Hindu nationalists claim that India’s past featured the glorious flourishing of a narrowly defined Hinduism that was savagely interrupted by anybody non-Hindu
by Audrey Truschke
Unable to defend a fabricated history on scholarly grounds, the Hindu Right turns to another response
Somebody recently blasted a short Tweet at me invoking the Holocaust: “Gas this Jew.” This should be shocking, but sadly, such vitriol is not unusual.
Hostility against scholars who work on South Asia has exploded in the past decade, and things are worsening at an alarming pace. As a specialist on Mughal India, I am regularly the target of vicious personal attacks from members of the Hindu Right on the basis of my perceived religion, gender, and race. The assaults come via social media, e-mail, and phone calls. The perpetrators are both unnamed trolls and prominent community leaders.
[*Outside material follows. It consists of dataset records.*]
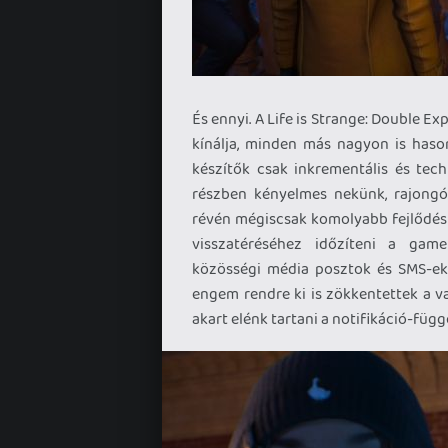
És ennyi. A Life is Strange: Double E
kínálja, minden más nagyon is hason
készítők csak inkrementális és techn
részben kényelmes nekünk, rajongó
révén mégiscsak komolyabb fejlődést
visszatéréséhez időzíteni a game
közösségi média posztok és SMS-ek 
engem rendre ki is zökkentettek a v
akart elénk tartani a notifikáció-fü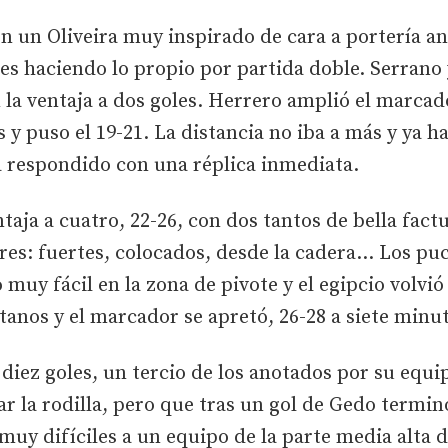
 un Oliveira muy inspirado de cara a portería an
es haciendo lo propio por partida doble. Serrano 
n la ventaja a dos goles. Herrero amplió el marc
s y puso el 19-21. La distancia no iba a más y ya 
a respondido con una réplica inmediata.
taja a cuatro, 22-26, con dos tantos de bella factu
lores: fuertes, colocados, desde la cadera… Los pu
muy fácil en la zona de pivote y el egipcio volvió 
etanos y el marcador se apretó, 26-28 a siete minut
diez goles, un tercio de los anotados por su equip
r la rodilla, pero que tras un gol de Gedo termin
muy difíciles a un equipo de la parte media alta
My experiences are far from unique. Other Indologists have endured far worse, such as physical attacks and defamatory lawsuits and petitions. In the past year, denigrating scholars’ families has become increasingly commonplace. This is a cruel business, and one wonders what drives such venom.
Hindu Right-wingers usually give disingenuous reasons for their noxious attacks on academics. For instance, they often claim to oppose outsider narratives on India, and yet they vilify Indian and non-Indian scholars with equal fury. Neither is the issue alleged Hinduphobia — a strawman stand-in for any idea that undercuts Hindutva ideology.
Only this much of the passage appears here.